Los bonobos no habían intentando inmovilizar a los humanos, ni les habían impedido que se desataran. Sin embargo, habían dejado claro que querían que se quedaran en la pequeña cueva. En todo momento, dos de los ejemplares más grandes los vigilaban de cerca. Cada vez que Kevin o sus amigas se acercaban a la entrada, los animales chillaban a voz en cuello o, lo que era más aterrador, se acercaban mostrando los dientes, aunque se detenían a último momento. De esa manera, consiguieron retener al grupo dentro de la cueva.
– Tenemos que hacer algo -dijo Melanie-. No vamos a quedarnos aquí para siempre. Y es obvio que tendremos que actuar mientras duermen. Ahora, por ejemplo.
Todos los bonobos que estaban en la cueva, incluidos los supuestos guardias, dormían profundamente sobre primitivos lechos de ramas y hojas. La mayoría roncaba.
– Creo que no debemos correr el riesgo de hacerlos enfadar -dijo Kevin-. Es una suerte que nos hayan tratado tan bien.
– Yo no diría que alguien que te ofrece gusanos para comer te trata bien -replicó Melanie-. Bromas aparte, tenemos que hacer algo. Además, es probable que se vuelvan agresivos.
No sabemos qué pueden llegar a hacernos.
– Prefiero esperar -insistió Kevin-. Ahora somos una novedad, pero pronto perderán el interés por nosotros. Además, en la ciudad nos echarán de menos. Siegfried y Bertram se figurarán rápidamente dónde estamos y enviarán a alguien a buscarnos.

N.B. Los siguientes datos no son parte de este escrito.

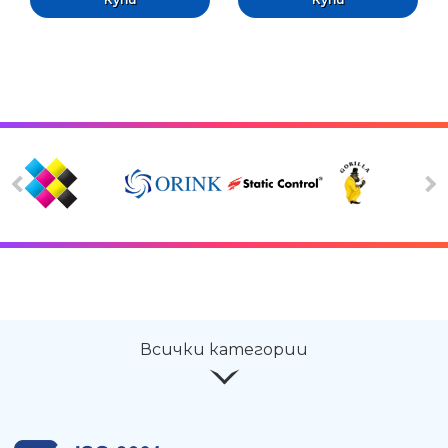
Всички категории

– Yo no estaría tan segura -dijo Melanie-. Es muy probable que Siegfried tome nuestra desaparición como un regalo del cielo.
– Siegfried quizá; pero Bertram, no -repuso Kevin-. En el fondo, es una buena persona.

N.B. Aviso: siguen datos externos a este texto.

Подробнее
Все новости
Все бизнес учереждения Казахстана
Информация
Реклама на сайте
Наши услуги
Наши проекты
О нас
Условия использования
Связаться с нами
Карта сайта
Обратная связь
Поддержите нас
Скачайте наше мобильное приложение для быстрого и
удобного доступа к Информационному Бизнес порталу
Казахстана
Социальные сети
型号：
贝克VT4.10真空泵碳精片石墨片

– ¿Tú qué opinas, Candace? -preguntó Melanie.
– No sé qué pensar. Esta situación supera mis peores pesadillas, así que no puedo reaccionar. Estoy aturdida.
– ¿Qué vamos a hacer cuando volvamos? -preguntó Kevin-. No hemos hablado de eso.

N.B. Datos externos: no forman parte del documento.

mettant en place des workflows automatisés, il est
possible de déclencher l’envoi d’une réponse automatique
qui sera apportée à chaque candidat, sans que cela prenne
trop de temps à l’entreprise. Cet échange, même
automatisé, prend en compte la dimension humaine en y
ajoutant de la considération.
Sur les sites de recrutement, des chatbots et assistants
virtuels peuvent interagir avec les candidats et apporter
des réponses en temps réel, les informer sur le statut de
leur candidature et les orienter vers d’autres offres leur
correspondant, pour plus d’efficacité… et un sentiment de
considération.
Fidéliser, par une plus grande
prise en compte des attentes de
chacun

– Deberías decir si volvemos -corrigió Melanie.
– No digas esas cosas -repuso Candace.
– Tenemos que afrontar los hechos -dijo Melanie-. Por eso pienso que deberíamos hacer algo ahora, mientras duermen.
– No sabemos si duermen profundamente -dijo Kevin-.
Salir de aquí podría ser como cruzar un campo de minas.
– Una cosa es segura -añadió Candace-. Yo no pienso participar en ningún otro trasplante. Ya me sentía incómoda cuando pensaba que eran simios. Ahora que sabemos que son protohumanos, no puedo seguir con esto. Lo tengo muy claro.
– Es una conclusión inevitable -convino Kevin-. Ningún ser humano medianamente sensible pensaría de otra manera.